◆ Items from a dataset
■ ■ ■ ■

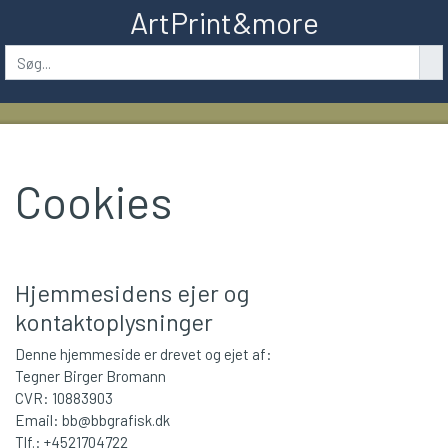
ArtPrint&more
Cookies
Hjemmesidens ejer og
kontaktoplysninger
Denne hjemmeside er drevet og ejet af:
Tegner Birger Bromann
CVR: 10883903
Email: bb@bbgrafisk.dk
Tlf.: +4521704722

■ ■ ■ ■

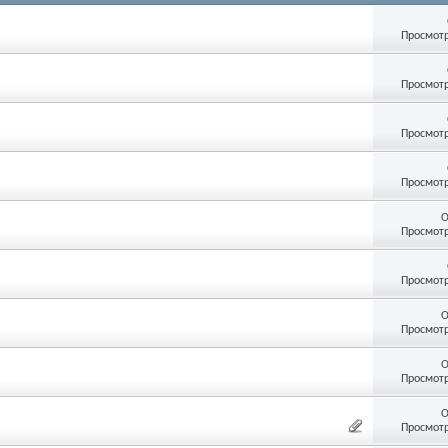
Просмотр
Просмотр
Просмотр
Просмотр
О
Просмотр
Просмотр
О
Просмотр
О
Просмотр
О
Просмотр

■ ■ ■ ■

◆ TASK DIRECTIONS
Using the entries above, give back exactly the line containing "kontaktoplysninger", the line containing "Tlf.: +4521704722", and every line between them, and nothing else.

◆ SOLUTION TO THIS EXERCISE
kontaktoplysninger
Denne hjemmeside er drevet og ejet af:
Tegner Birger Bromann
CVR: 10883903
Email: bb@bbgrafisk.dk
Tlf.: +4521704722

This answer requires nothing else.